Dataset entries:

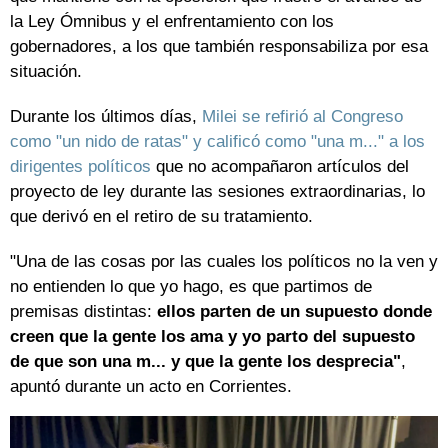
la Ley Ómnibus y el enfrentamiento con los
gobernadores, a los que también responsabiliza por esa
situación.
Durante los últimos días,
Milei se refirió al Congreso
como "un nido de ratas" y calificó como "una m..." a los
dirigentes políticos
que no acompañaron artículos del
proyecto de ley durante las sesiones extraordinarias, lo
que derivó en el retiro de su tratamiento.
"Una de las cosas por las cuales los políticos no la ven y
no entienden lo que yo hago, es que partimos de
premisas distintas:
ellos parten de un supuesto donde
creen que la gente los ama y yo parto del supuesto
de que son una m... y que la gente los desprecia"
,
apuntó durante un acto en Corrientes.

...

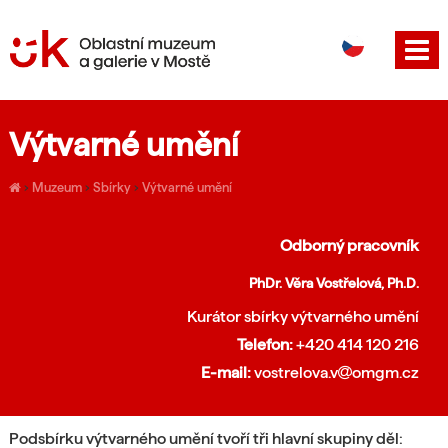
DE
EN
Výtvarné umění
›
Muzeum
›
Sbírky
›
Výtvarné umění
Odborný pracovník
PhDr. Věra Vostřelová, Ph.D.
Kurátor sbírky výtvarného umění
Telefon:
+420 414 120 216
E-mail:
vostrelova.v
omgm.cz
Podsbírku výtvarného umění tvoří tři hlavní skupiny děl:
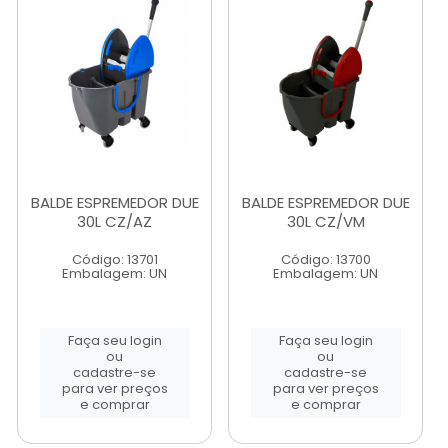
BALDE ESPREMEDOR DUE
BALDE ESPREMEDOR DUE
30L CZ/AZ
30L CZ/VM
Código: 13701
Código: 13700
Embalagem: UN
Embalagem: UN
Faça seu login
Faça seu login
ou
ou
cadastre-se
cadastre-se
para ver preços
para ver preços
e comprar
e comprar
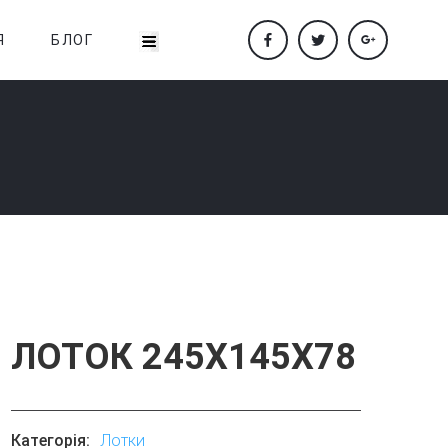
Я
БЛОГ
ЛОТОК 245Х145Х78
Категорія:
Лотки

• **WHAT TO WORK ON**
Your answer should be the exact lines above from the one with "Durante los últimos" through the one with "que derivó en el retiro de su tratamiento.", both included, and nothing besides.

• **EXERCISE SOLUTION**
Durante los últimos días,
Milei se refirió al Congreso
como "un nido de ratas" y calificó como "una m..." a los
dirigentes políticos
que no acompañaron artículos del
proyecto de ley durante las sesiones extraordinarias, lo
que derivó en el retiro de su tratamiento.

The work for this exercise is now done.